EXERCISE MATERIALS Block Start
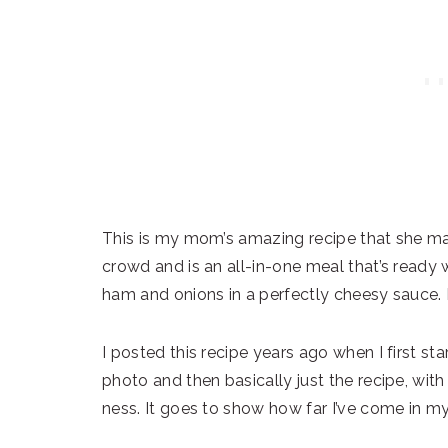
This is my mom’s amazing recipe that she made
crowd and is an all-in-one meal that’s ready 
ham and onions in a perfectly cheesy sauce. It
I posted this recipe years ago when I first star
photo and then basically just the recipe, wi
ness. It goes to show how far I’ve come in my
EXERCISE MATERIALS Block End
EXERCISE MATERIALS Block Start
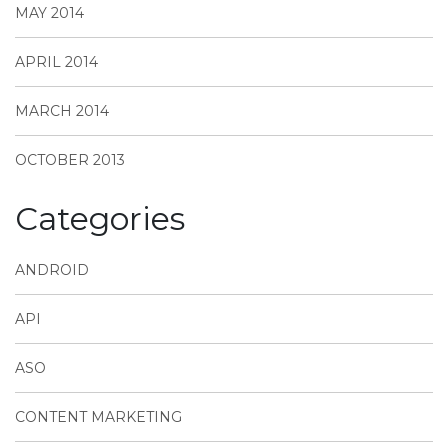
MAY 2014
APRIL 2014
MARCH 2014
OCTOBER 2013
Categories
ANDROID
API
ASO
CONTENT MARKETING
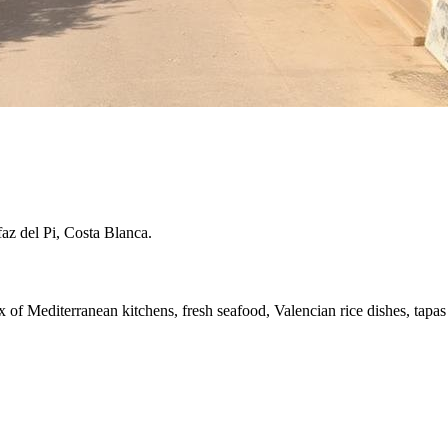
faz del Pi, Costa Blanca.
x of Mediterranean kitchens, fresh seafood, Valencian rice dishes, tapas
EXERCISE MATERIALS Block End
EXERCISE MATERIALS Block Start
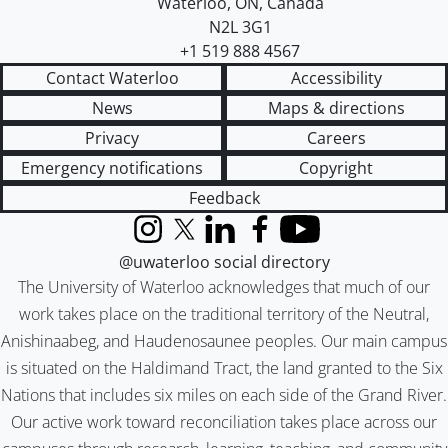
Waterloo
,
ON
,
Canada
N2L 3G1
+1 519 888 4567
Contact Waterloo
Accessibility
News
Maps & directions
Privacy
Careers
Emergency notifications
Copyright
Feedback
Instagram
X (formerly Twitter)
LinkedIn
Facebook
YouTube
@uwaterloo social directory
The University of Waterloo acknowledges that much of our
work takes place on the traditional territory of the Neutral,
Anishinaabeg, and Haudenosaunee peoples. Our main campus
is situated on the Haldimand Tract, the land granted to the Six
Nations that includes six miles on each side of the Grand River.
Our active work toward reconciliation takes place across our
EXERCISE MATERIALS Block End
▶ [DIRECTIONS FOR THIS TASK] Above this instruction are the records; retype exactly the lines from the one containing "This is my mom’s amazing recipe that she made" up to and including the one containing "ness. It goes to show how far I’ve come in my".

▶ [RESULT OF THIS EXERCISE]
This is my mom’s amazing recipe that she made
crowd and is an all-in-one meal that’s ready 
ham and onions in a perfectly cheesy sauce. It
I posted this recipe years ago when I first star
photo and then basically just the recipe, wi
ness. It goes to show how far I’ve come in my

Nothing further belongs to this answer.